● Data under study:
#####

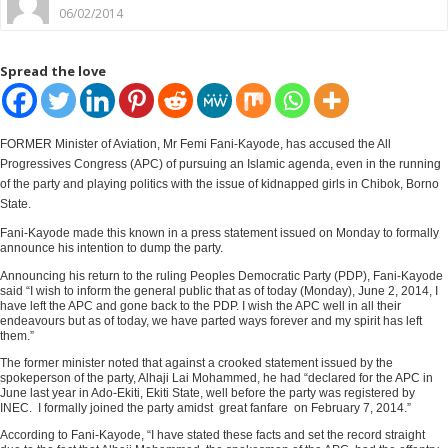
06/02/2014
Spread the love
FORMER Minister of Aviation, Mr Femi Fani-Kayode, has accused the All
Progressives Congress (APC) of pursuing an Islamic agenda, even in the running
of the party and playing politics with the issue of kidnapped girls in Chibok, Borno
State.
Fani-Kayode made this known in a press statement issued on Monday to formally
announce his intention to dump the party.
Announcing his return to the ruling Peoples Democratic Party (PDP), Fani-Kayode
said “I wish to inform the general public that as of today (Monday), June 2, 2014, I
have left the APC and gone back to the PDP. I wish the APC well in all their
endeavours but as of today, we have parted ways forever and my spirit has left
them.”
The former minister noted that against a crooked statement issued by the
spokeperson of the party, Alhaji Lai Mohammed, he had “declared for the APC in
June last year in Ado-Ekiti, Ekiti State, well before the party was registered by
INEC. I formally joined the party amidst great fanfare on February 7, 2014.”
According to Fani-Kayode, “I have stated these facts and set the record straight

#####

● What is required:
The lines from the one containing "INEC. I formally" through the last line of the records are to be transcribed exactly, with nothing else added.

● Answer:
INEC. I formally joined the party amidst great fanfare on February 7, 2014.”
According to Fani-Kayode, “I have stated these facts and set the record straight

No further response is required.